The basic workflow is:

  1. GetState(folder): Scans the specified folder, calculates the MD5 hash for each file, and returns a dictionary {relative_path: hash}. This is a "snapshot" of the folder's state.
  2. GetDiff(state1, state2): Compares two such "snapshots" and returns a dictionary describing the difference: lists of added, removed, changed files, and the hashes of the source and target states.
  3. CreatePatch(source_folder, patch_file, difference): Takes the difference dictionary (diff) and the files from source_folder that were added or changed, and packages them along with metadata into a ZIP archive (patch_file).
  4. ApplyPatch(target_folder, patch_file): Unpacks the patch_file. First, it checks if the current state of target_folder matches the source state hash from the patch. If yes, it deletes files marked as removed and extracts/overwrites files from the archive. After applying, the state of target_folder should match the target state hash from the patch.

Usage Example:

from stateman import GetState, GetDiff, CreatePatch, ApplyPatch, GetStateHash
import os
import shutil
from pathlib import Path

# --- Setup ---
# Use temporary directories for the example
base_path = Path("./stateman_example_workspace")
if base_path.exists():
    shutil.rmtree(base_path)
base_path.mkdir()

root_dir = base_path / "source_app" # Folder with the "original" application/data
target_dir = base_path / "user_app" # Folder where we will apply the patch
patch_file = base_path / "update.patch" # The patch file

root_dir.mkdir()
subfolder = root_dir / ".git" # Folder to be excluded
subfolder.mkdir()

def write_file(filepath, text):
    """Helper function to write text to a file."""
    filepath.parent.mkdir(parents=True, exist_ok=True)
    filepath.write_text(text, encoding='utf-8')
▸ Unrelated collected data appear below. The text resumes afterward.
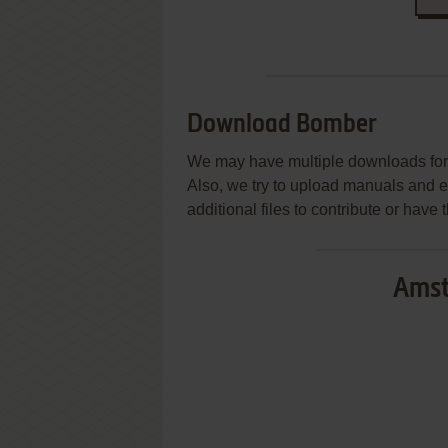
Download Bomber
We may have multiple downloads for 
Also, we try to upload manuals and 
additional files to contribute or hav
Amst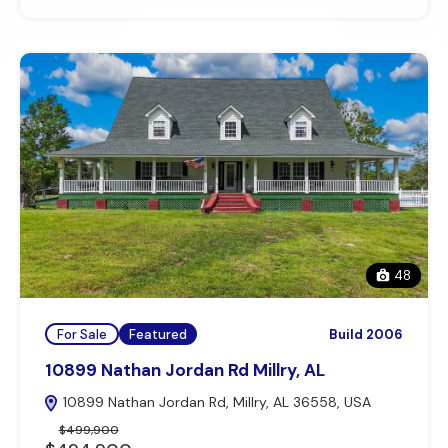
48
For Sale
Featured
Build 2006
10899 Nathan Jordan Rd Millry, AL
10899 Nathan Jordan Rd, Millry, AL 36558, USA
$499,900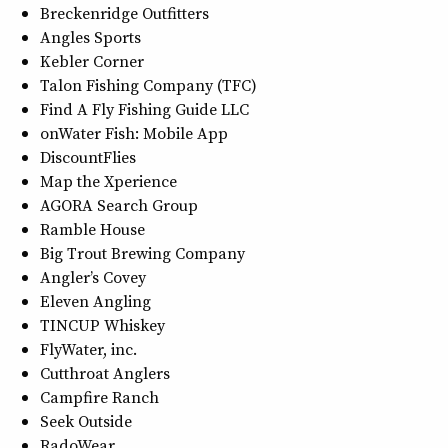
Breckenridge Outfitters
Angles Sports
Kebler Corner
Talon Fishing Company (TFC)
Find A Fly Fishing Guide LLC
onWater Fish: Mobile App
DiscountFlies
Map the Xperience
AGORA Search Group
Ramble House
Big Trout Brewing Company
Angler’s Covey
Eleven Angling
TINCUP Whiskey
FlyWater, inc.
Cutthroat Anglers
Campfire Ranch
Seek Outside
RadoWear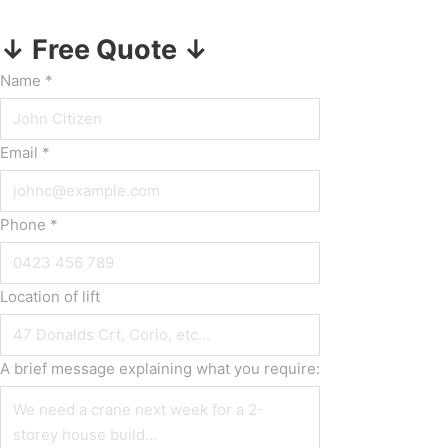
↓ Free Quote ↓
Name
*
Email
*
Phone
*
Location of lift
A brief message explaining what you require: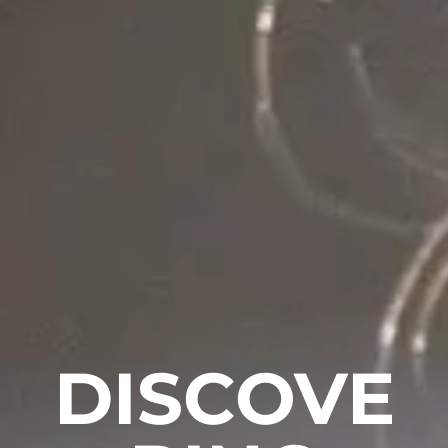
DISCOVE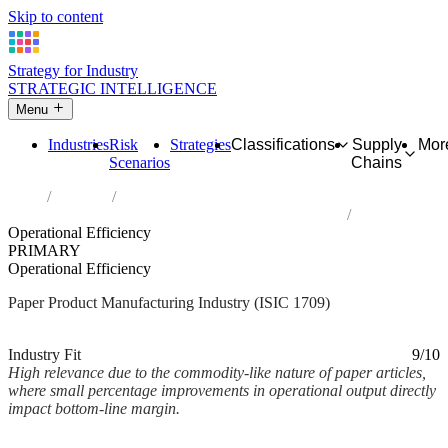
Skip to content
Strategy for Industry
STRATEGIC INTELLIGENCE
Menu
Industries
Risk
Strategies
Classifications
Supply
Mor
Scenarios
Chains
Home
Industries
Manufacture of other articles of paper and paperboard
Operational Efficiency
PRIMARY
Operational Efficiency
Paper Product Manufacturing Industry (ISIC 1709)
Analysed Mar 2026
~2 min read
Industry Fit
9/10
High relevance due to the commodity-like nature of paper articles,
where small percentage improvements in operational output directly
impact bottom-line margin.
Back to Industry Profile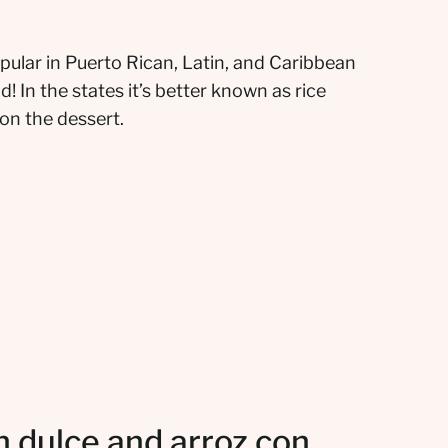
opular in Puerto Rican, Latin, and Caribbean
! In the states it’s better known as rice
 on the dessert.
 dulce and arroz con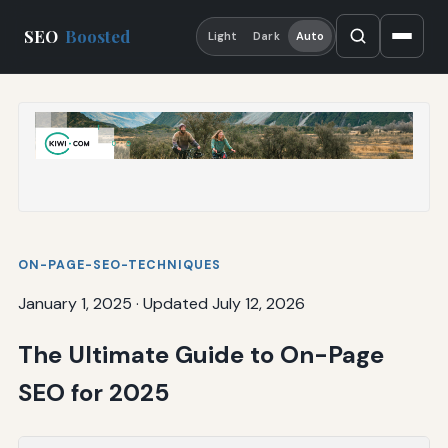
SEO
Boosted
Light
Dark
Auto
ON-PAGE-SEO-TECHNIQUES
January 1, 2025
·
Updated July 12, 2026
The Ultimate Guide to On-Page
SEO for 2025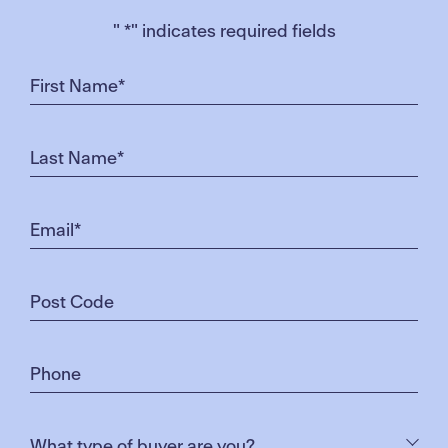
"
*
" indicates required fields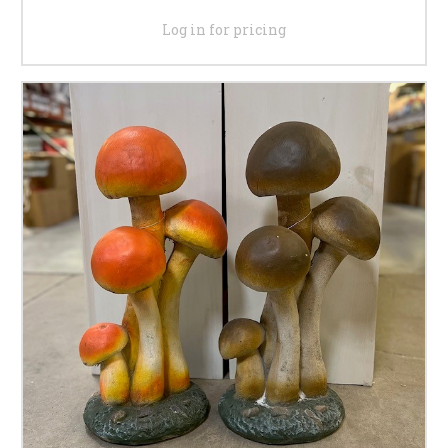
Log in for pricing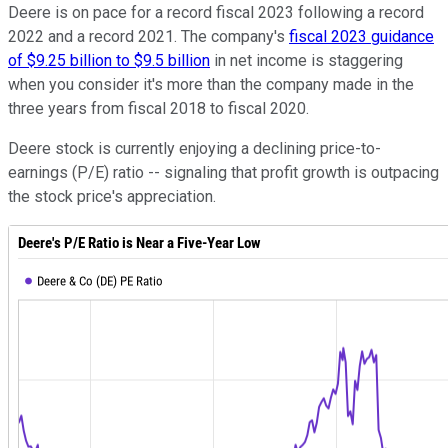
Deere is on pace for a record fiscal 2023 following a record
2022 and a record 2021. The company's
fiscal 2023 guidance
of $9.25 billion to $9.5 billion
in net income is staggering
when you consider it's more than the company made in the
three years from fiscal 2018 to fiscal 2020.
Deere stock is currently enjoying a declining price-to-
earnings (P/E) ratio -- signaling that profit growth is outpacing
the stock price's appreciation.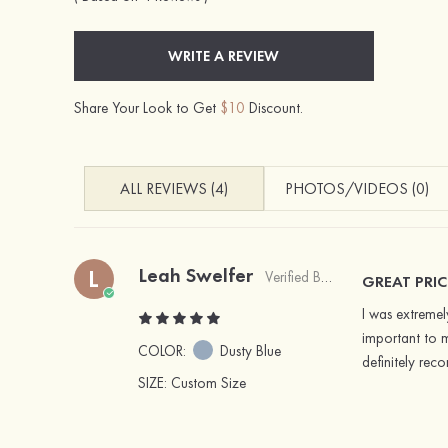
WRITE A REVIEW
Share Your Look to Get
$10
Discount.
ALL REVIEWS (4)
PHOTOS/VIDEOS (0)
Leah Swelfer
L
Verified Buyer
GREAT PRIC
I was extremel
important to m
COLOR:
Dusty Blue
definitely re
SIZE
: Custom Size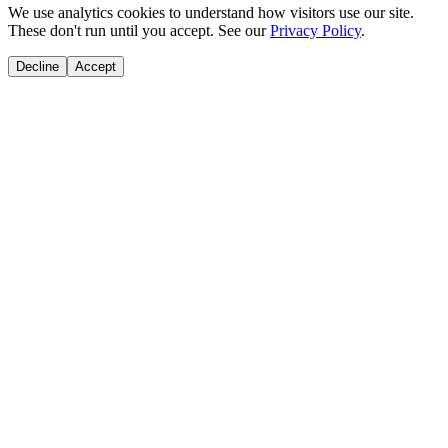
We use analytics cookies to understand how visitors use our site.
These don't run until you accept. See our
Privacy Policy
.
Decline
Accept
print("--- 1. Creating initial files ---")
write_file(subfolder / "config", "git config")
write_file(root_dir / "main.py", "print('Hello')")
write_file(root_dir / "data" / "file1.txt", "data v1")
write_file(root_dir / "readme.txt", "Initial readme")

# --- Get initial state (excluding .git) ---
# Important to use os.path.sep for correct exclusion on different OS
exclude_pattern = f".git{os.path.sep}"
print(f"\n--- 2. Getting initial state (excluding '{exclude_pattern}') ---")
state1 = GetState(str(root_dir), exclude=exclude_pattern)
print("Initial state (State 1):")
print(state1)
state1_hash = GetStateHash(state1)
print(f"Initial state hash: {state1_hash}")

# --- Copy to simulate user's folder ---
print("\n--- 3. Copying initial state to target folder ---")
shutil.copytree(root_dir, target_dir, dirs_exist_ok=True)
print(f"Copied {root_dir} to {target_dir}")
# Verify that the target state matches
assert GetStateHash(GetState(str(target_dir), exclude=exclude_pattern)) == state1_hash

# --- Making changes in the source folder ---
print("\n--- 4. Making changes in the source folder ---")
os.remove(root_dir / "readme.txt") # Remove a file
write_file(root_dir / "data" / "file1.txt", "data v2") # Modify a file
write_file(root_dir / "new_module.py", "# New feature") # Add a file
print("- Removed readme.txt")
print("* Modified data/file1.txt")
print("+ Added new_module.py")

# --- Get the new state ---
print("\n--- 5. Getting new state after changes ---")
state2 = GetState(str(root_dir), exclude=exclude_pattern)
print("New state (State 2):")
print(state2)
state2_hash = GetStateHash(state2)
print(f"New state hash: {state2_hash}")

# --- Calculate the difference ---
print("\n--- 6. Calculating the difference between states ---")
diff = GetDiff(state1, state2)
print("Difference (Diff):")
# Print only keys for brevity
print(f"  Removed: {diff['removed']}")
print(f"  Added: {diff['added']}")
print(f"  Changed: {diff['changed']}")
print(f"  Source State Hash: {diff['source_state']}")
print(f"  Target State Hash: {diff['target_state']}")
# Verify state hashes in the diff
assert diff['source_state'] == state1_hash
assert diff['target_state'] == state2_hash

# --- Create the patch ---
print(f"\n--- 7. Creating the patch file: {patch_file} ---")
CreatePatch(str(root_dir), str(patch_file), diff)
print(f"Patch created.")
assert patch_file.exists()

# --- Apply the patch ---
print(f"\n--- 8. Applying the patch to the target folder: {target_dir} ---")
# Before applying, ensure the target state is still state1
assert GetStateHash(GetState(str(target_dir), exclude=exclude_pattern)) == state1_hash
ApplyPatch(str(target_dir), str(patch_file), exclude=exclude_pattern)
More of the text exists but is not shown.